Dua Mata Pedang

83 2 4
                                    

Kasar. Dunia itu kasar  .

Mulut-mulut pedih itu menyambar bagaikan jilatan api. Meraung-raung bahkan lebih buruk dari suara sirine ambulan. Memekakkan dan menyakitkan. Dua sisi mata pedang menyerang bersahutan. Satu kata terbesit dalam otakku, bodoh.

Nyonya-nyonya berlarian memiting lidah-lidah lalu aku terpekur pada sindiran-sindiran beracun itu. Sungguh mereka membuatku takjub. Disatu sisi aku ingin menangis saja dan berlari pada Beruang madu agar aku bisa tenang senyap dalam gelimangan cairan manis punya sang Lebah namun disisi lain Hyena betina membelitku dengan daging.

Aku ilalang omnivora, teman. Setali dua tali aku bisa meraihnya. Namun hati berteriak dan memberontak meminta nurani. Mana lagi yang bisa aku pertaruhkan? Mana lagi yang bisa kupegang. Aku ingin bersama keduanya, baik Beruang maupun Hyena. Mereka sama-sama kusayang tapi nyatanya mereka tak bisa bersatu.

Lain kali Beruang menyerakkan madu-madunya sebuah jamuan apik. Menata kantong-kantong berisi cairan lengket itu. Para makhluk kehausan menyantap hidangan istimewa. Dan apa yang aku lakukan? Aku hanya ilalang. Ketika aku diundang dan menjadi tamu kelas nyamuk yang kulakukan tersenyum sambil berucap santun.

Pertanyaannya cuma satu, apa aku sudah menjual harga diri? Atau hanya sekedar basa-basi. Tidak. Aku tak melihat Beruang dengan tatapan mati suri apalagi melempar panah. Madu-madu adalah wujud rasa syukurnya. Walau sesekali ia meraung dan menunjukkan taring namun inilah rasa kebaikannya. Madu-madu dan kemurahan hati.

Bagaimana dengan Hyena?

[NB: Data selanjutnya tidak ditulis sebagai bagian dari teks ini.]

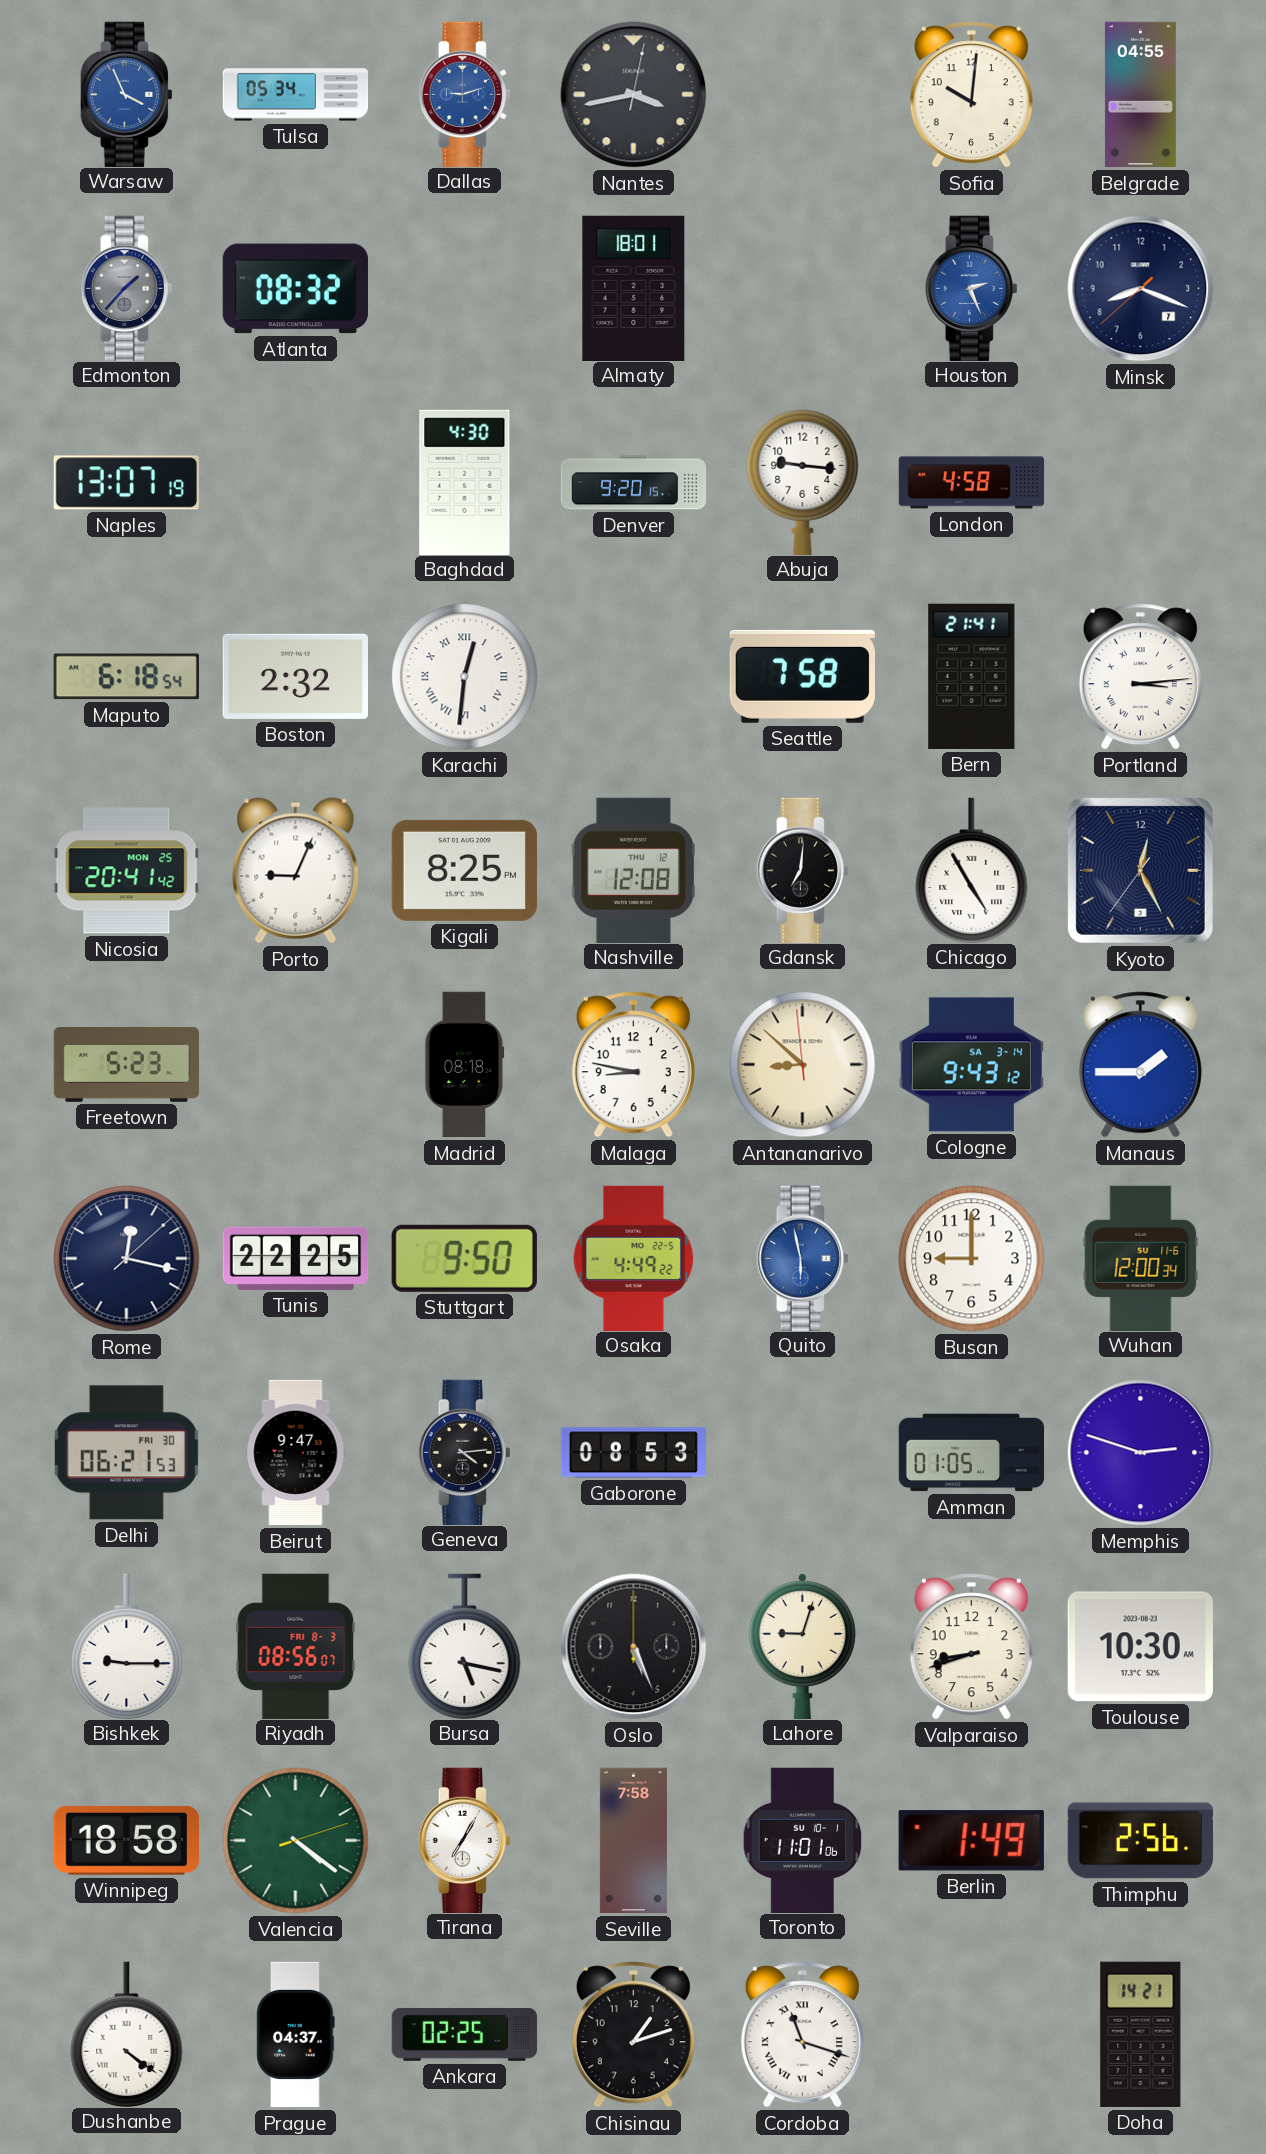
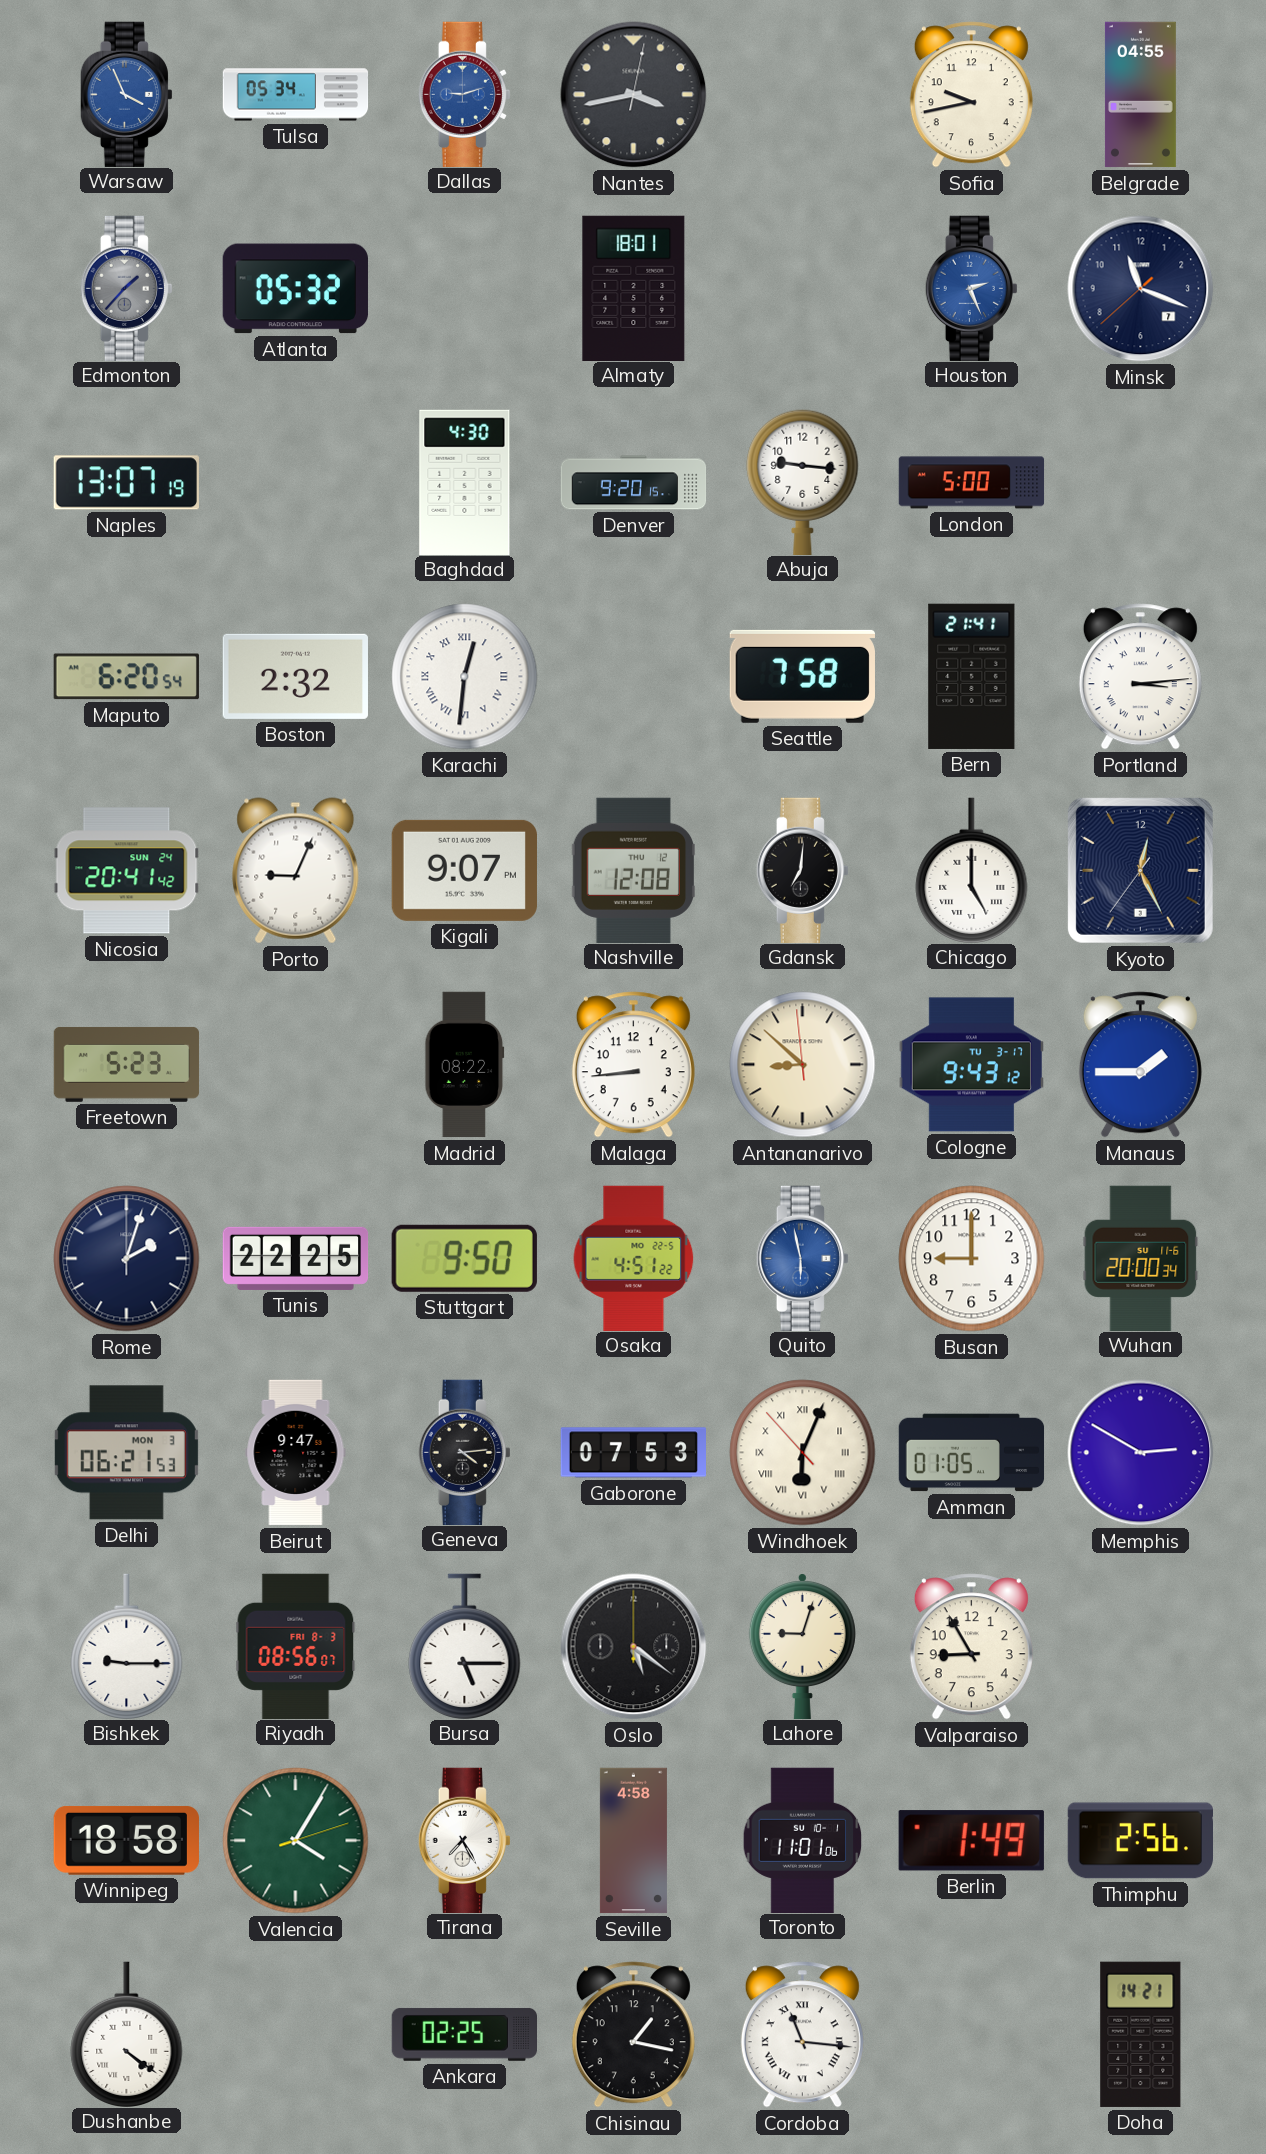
Sofia: 10:01 -> 9:43
Atlanta: 08:32 -> 05:32
Minsk: 8:18 -> 11:18
London: 4:58 -> 5:00
Maputo: 6:18 -> 6:20
Nicosia date: MON 25 -> SUN 24
Kigali: 8:25 -> 9:07
Chicago: 4:55 -> 5:00
Madrid: 08:18 -> 08:22
Malaga: 8:47 -> 8:44
Cologne date: SA 3-14 -> TU 3-17
Rome: 12:17 -> 2:03
Osaka: 4:49 -> 4:51
Wuhan: 12:00 -> 20:00
Delhi date: FRI 30 -> MON 3
Gaborone: 08:53 -> 07:53
Windhoek: none -> 6:03
Memphis: 2:48 -> 2:50
Bursa: 5:17 -> 5:15
Oslo: 5:26 -> 5:21
Valparaiso: 8:42 -> 8:55
Toulouse: 10:30 -> none
Valencia: 4:21 -> 4:05
Tirana: 7:05 -> 7:25
Seville: 7:58 -> 4:58
Prague: 04:37 -> none
Chisinau: 1:12 -> 1:17
Cordoba: 11:18 -> 11:16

Sedikit sosok keibuan dan kasih sayang bermiang tak membuatku salah kaprah. Dia mengungkapkan semua dengan gayanya sendiri.

Lari.

Aku hanya ingin berlari dari daerah hitam ini. Aku hanya ingin berdiam diri dan menyepi. Namun lagi-lagi langkahku terkukung rantai-rantai norma. Aku hanyalah ilalang. Bukan Harimau yang mengaum garang atau Singa si Raja Rimba.

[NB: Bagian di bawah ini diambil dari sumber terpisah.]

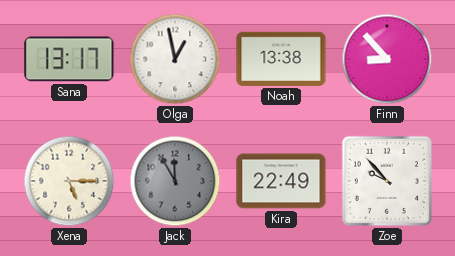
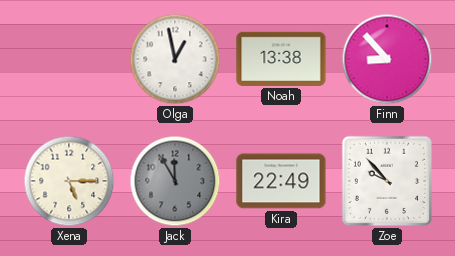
Sana: 13:17 -> none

Ingin kumenepi dan melempar sekelumit rasa sesak yang menyumpal keras di dadaku. Akhirnya apa? Bola-bola pahit itu harus kutelan lagi. Jangan pikirkan apakah mereka mampu melewati mulutku. Jawabannya tidak! Tentu saja ini pemaksaan sadis.

Akhirnya apa sih yang aku dapatkan? Rasa remuk. Pengkhianatan. Rasa percayaku mengabur bersama asap yang mengambang. Bodoh sekali memang. Beruang yang kuanggap sebagai tempat mengadu mencakarku tepat dimuka dan menampar benih-benih ilalang. Sungguh mengecewakan.

Lalu dengan Hyena, aku akan menjaga jarak. Alih-alih aku memanfaatkan dia, lebih baik aku menancapkan rumpunku dalam-dalam. Biar saja aku sendiri asal hati tidak meraung tak puas.

Gerak kaku lamat-lamat mengukungku dalam sepi. Tak apa. Tak apa. Tak apa.

Kusampaikan gerak-gerik hati ini pada angin, pada sinar matahati dan pada air yang mengalir.